─── EXTRACTED RECORDS
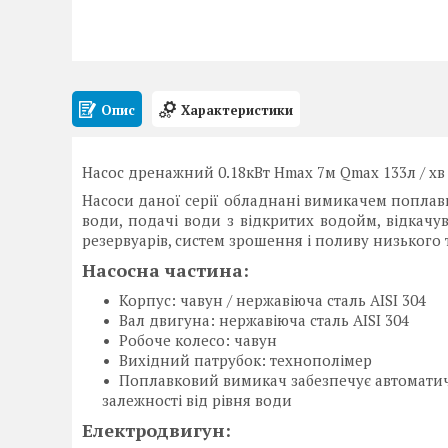
Опис
Характеристики
Насос дренажний 0.18кВт Hmax 7м Qmax 133л / хв
Насоси даної серії обладнані вимикачем поплав
води, подачі води з відкритих водойм, відкачу
резервуарів, систем зрошення і поливу низького 
Насосна частина:
Корпус: чавун / нержавіюча сталь AISI 304
Вал двигуна: нержавіюча сталь AISI 304
Робоче колесо: чавун
Вихідний патрубок: технополімер
Поплавковий вимикач забезпечує автоматичн
залежності від рівня води
Електродвигун:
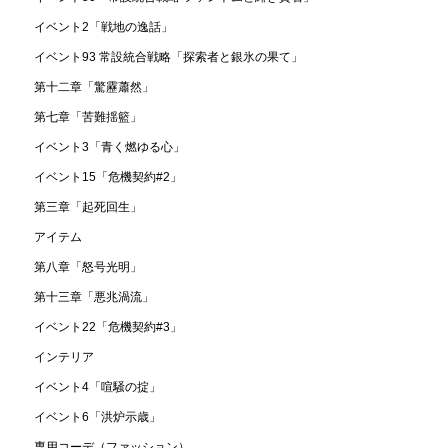
イベント2「戦地の逸話」
イベント93 常設統合戦略「探索者と銀氷の果て」
第十二章「驚靂蕭然」
第七章「苦難揺籃」
イベント3「青く燃ゆる心」
イベント15「危機契約#2」
第三章「起死回生」
アイテム
第八章「怒号光明」
第十三章「悪兆渦流」
イベント22「危機契約#3」
インテリア
イベント4「喧騒の掟」
イベント6「洪炉示歳」
専用コーデ（ファッション）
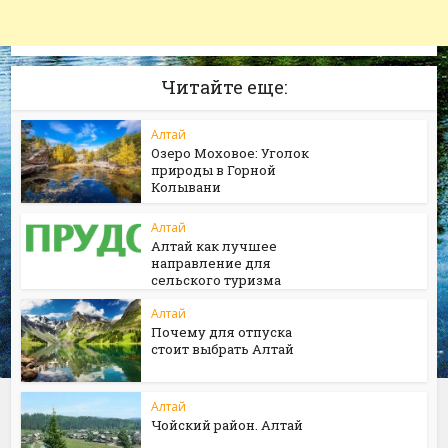
Читайте еще:
Алтай
Озеро Моховое: Уголок
природы в Горной
Колывани
Алтай
Алтай как лучшее
направление для
сельского туризма
Алтай
Почему для отпуска
стоит выбрать Алтай
Алтай
Чойский район. Алтай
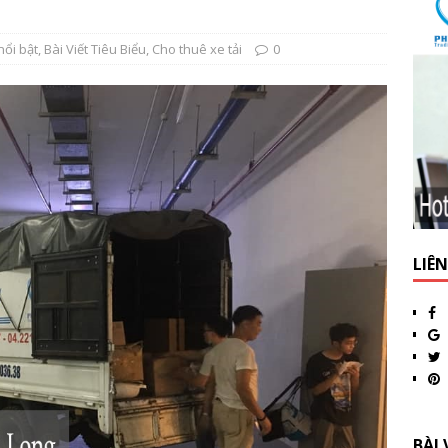
nổi bật
,
Bài Viết Tiêu Biểu
,
Cho thuê xe tải
0
LIÊ
BÀI 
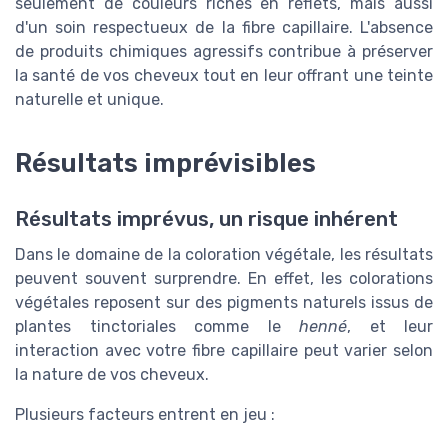
seulement de couleurs riches en reflets, mais aussi
d'un soin respectueux de la fibre capillaire. L'absence
de produits chimiques agressifs contribue à préserver
la santé de vos cheveux tout en leur offrant une teinte
naturelle et unique.
Résultats imprévisibles
Résultats imprévus, un risque inhérent
Dans le domaine de la coloration végétale, les résultats
peuvent souvent surprendre. En effet, les colorations
végétales reposent sur des pigments naturels issus de
plantes tinctoriales comme le
henné
, et leur
interaction avec votre fibre capillaire peut varier selon
la nature de vos cheveux.
Plusieurs facteurs entrent en jeu :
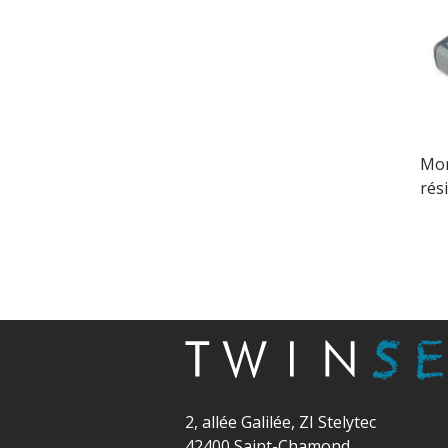
Mon
rés
2, allée Galilée, ZI Stelytec
42400 Saint-Chamond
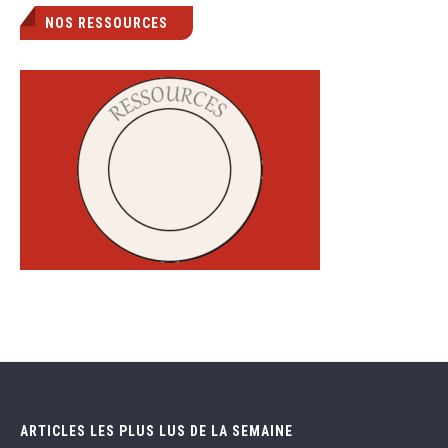
NOS RESSOURCES
ARTICLES LES PLUS LUS DE LA SEMAINE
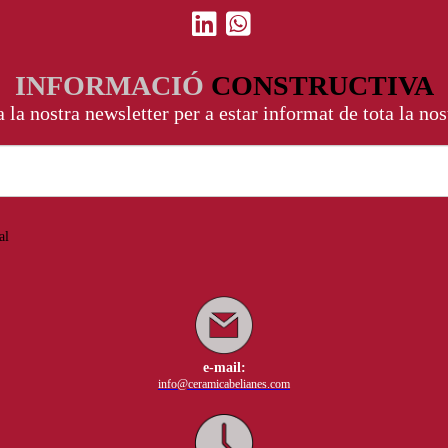
INFORMACIÓ
CONSTRUCTIVA
 la nostra newsletter per a estar informat de tota la nos
al
e-mail:
info@ceramicabelianes.com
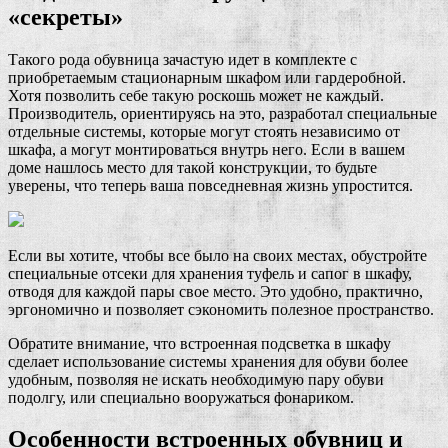
«секреты»
Такого рода обувница зачастую идет в комплекте с
приобретаемым стационарным шкафом или гардеробной.
Хотя позволить себе такую роскошь может не каждый.
Производитель, ориентируясь на это, разработал специальные
отдельные системы, которые могут стоять независимо от
шкафа, а могут монтироваться внутрь него. Если в вашем
доме нашлось место для такой конструкции, то будьте
уверены, что теперь ваша повседневная жизнь упростится.
Если вы хотите, чтобы все было на своих местах, обустройте
специальные отсеки для хранения туфель и сапог в шкафу,
отводя для каждой пары свое место. Это удобно, практично,
эргономично и позволяет сэкономить полезное пространство.
Обратите внимание, что встроенная подсветка в шкафу
сделает использование системы хранения для обуви более
удобным, позволяя не искать необходимую пару обуви
подолгу, или специально вооружаться фонариком.
Особенности встроенных обувниц и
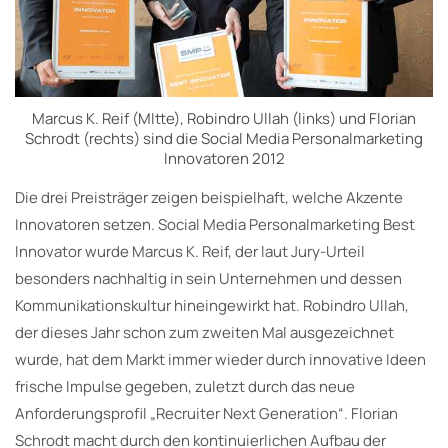
Marcus K. Reif (MItte), Robindro Ullah (links) und Florian
Schrodt (rechts) sind die Social Media Personalmarketing
Innovatoren 2012
Die drei Preisträger zeigen beispielhaft, welche Akzente
Innovatoren setzen. Social Media Personalmarketing Best
Innovator wurde Marcus K. Reif, der laut Jury-Urteil
besonders nachhaltig in sein Unternehmen und dessen
Kommunikationskultur hineingewirkt hat. Robindro Ullah,
der dieses Jahr schon zum zweiten Mal ausgezeichnet
wurde, hat dem Markt immer wieder durch innovative Ideen
frische Impulse gegeben, zuletzt durch das neue
Anforderungsprofil „Recruiter Next Generation“. Florian
Schrodt macht durch den kontinuierlichen Aufbau der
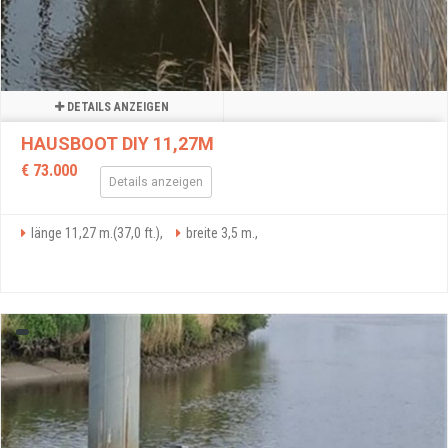
DETAILS ANZEIGEN
HAUSBOOT DIY 11,27M
€ 73.000
Details anzeigen
länge 11,27 m.(37,0 ft.),
breite 3,5 m.,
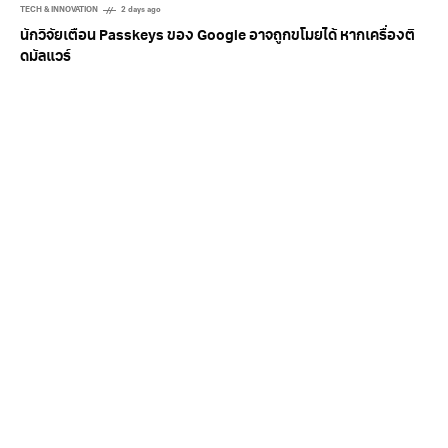
TECH & INNOVATION
2 days ago
นักวิจัยเตือน Passkeys ของ Google อาจถูกขโมยได้ หากเครื่องติ
ดมัลแวร์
──────
I'd like the material duplicated exactly, without its pictures.

Опис
Характеристики
Насос дренажний 0.18кВт Hmax 7м Qmax 133л / хв
Насоси даної серії обладнані вимикачем поплав
води, подачі води з відкритих водойм, відкачу
резервуарів, систем зрошення і поливу низького 
Насосна частина:
Корпус: чавун / нержавіюча сталь AISI 304
Вал двигуна: нержавіюча сталь AISI 304
Робоче колесо: чавун
Вихідний патрубок: технополімер
Поплавковий вимикач забезпечує автоматичн
залежності від рівня води
Електродвигун:
イベント2「戦地の逸話」
イベント93 常設統合戦略「探索者と銀氷の果て」
第十二章「驚靂蕭然」
第七章「苦難揺籃」
イベント3「青く燃ゆる心」
イベント15「危機契約#2」
第三章「起死回生」
アイテム
第八章「怒号光明」
第十三章「悪兆渦流」
イベント22「危機契約#3」
インテリア
イベント4「喧騒の掟」
イベント6「洪炉示歳」
専用コーデ（ファッション）
Читайте еще:
Алтай
Озеро Моховое: Уголок
природы в Горной
Колывани
Алтай
Алтай как лучшее
направление для
сельского туризма
Алтай
Почему для отпуска
стоит выбрать Алтай
Алтай
Чойский район. Алтай
nổi bật
,
Bài Viết Tiêu Biểu
,
Cho thuê xe tải
0
LIÊ
BÀI 
seulement de couleurs riches en reflets, mais aussi
d'un soin respectueux de la fibre capillaire. L'absence
de produits chimiques agressifs contribue à préserver
la santé de vos cheveux tout en leur offrant une teinte
naturelle et unique.
Résultats imprévisibles
Résultats imprévus, un risque inhérent
Dans le domaine de la coloration végétale, les résultats
peuvent souvent surprendre. En effet, les colorations
végétales reposent sur des pigments naturels issus de
plantes tinctoriales comme le
henné
, et leur
interaction avec votre fibre capillaire peut varier selon
la nature de vos cheveux.
Plusieurs facteurs entrent en jeu :
Mon
rés
2, allée Galilée, ZI Stelytec
42400 Saint-Chamond
NOS RESSOURCES
ARTICLES LES PLUS LUS DE LA SEMAINE
INFORMACIÓ
CONSTRUCTIVA
 la nostra newsletter per a estar informat de tota la nos
al
e-mail:
info@ceramicabelianes.com
«секреты»
Такого рода обувница зачастую идет в комплекте с
приобретаемым стационарным шкафом или гардеробной.
Хотя позволить себе такую роскошь может не каждый.
Производитель, ориентируясь на это, разработал специальные
отдельные системы, которые могут стоять независимо от
шкафа, а могут монтироваться внутрь него. Если в вашем
доме нашлось место для такой конструкции, то будьте
уверены, что теперь ваша повседневная жизнь упростится.
Если вы хотите, чтобы все было на своих местах, обустройте
специальные отсеки для хранения туфель и сапог в шкафу,
отводя для каждой пары свое место. Это удобно, практично,
эргономично и позволяет сэкономить полезное пространство.
Обратите внимание, что встроенная подсветка в шкафу
сделает использование системы хранения для обуви более
удобным, позволяя не искать необходимую пару обуви
подолгу, или специально вооружаться фонариком.
Особенности встроенных обувниц и
Marcus K. Reif (MItte), Robindro Ullah (links) und Florian
Schrodt (rechts) sind die Social Media Personalmarketing
Innovatoren 2012
Die drei Preisträger zeigen beispielhaft, welche Akzente
Innovatoren setzen. Social Media Personalmarketing Best
Innovator wurde Marcus K. Reif, der laut Jury-Urteil
besonders nachhaltig in sein Unternehmen und dessen
Kommunikationskultur hineingewirkt hat. Robindro Ullah,
der dieses Jahr schon zum zweiten Mal ausgezeichnet
wurde, hat dem Markt immer wieder durch innovative Ideen
frische Impulse gegeben, zuletzt durch das neue
Anforderungsprofil „Recruiter Next Generation“. Florian
Schrodt macht durch den kontinuierlichen Aufbau der
DETAILS ANZEIGEN
HAUSBOOT DIY 11,27M
€ 73.000
Details anzeigen
länge 11,27 m.(37,0 ft.),
breite 3,5 m.,
TECH & INNOVATION
2 days ago
นักวิจัยเตือน Passkeys ของ Google อาจถูกขโมยได้ หากเครื่องติ
ดมัลแวร์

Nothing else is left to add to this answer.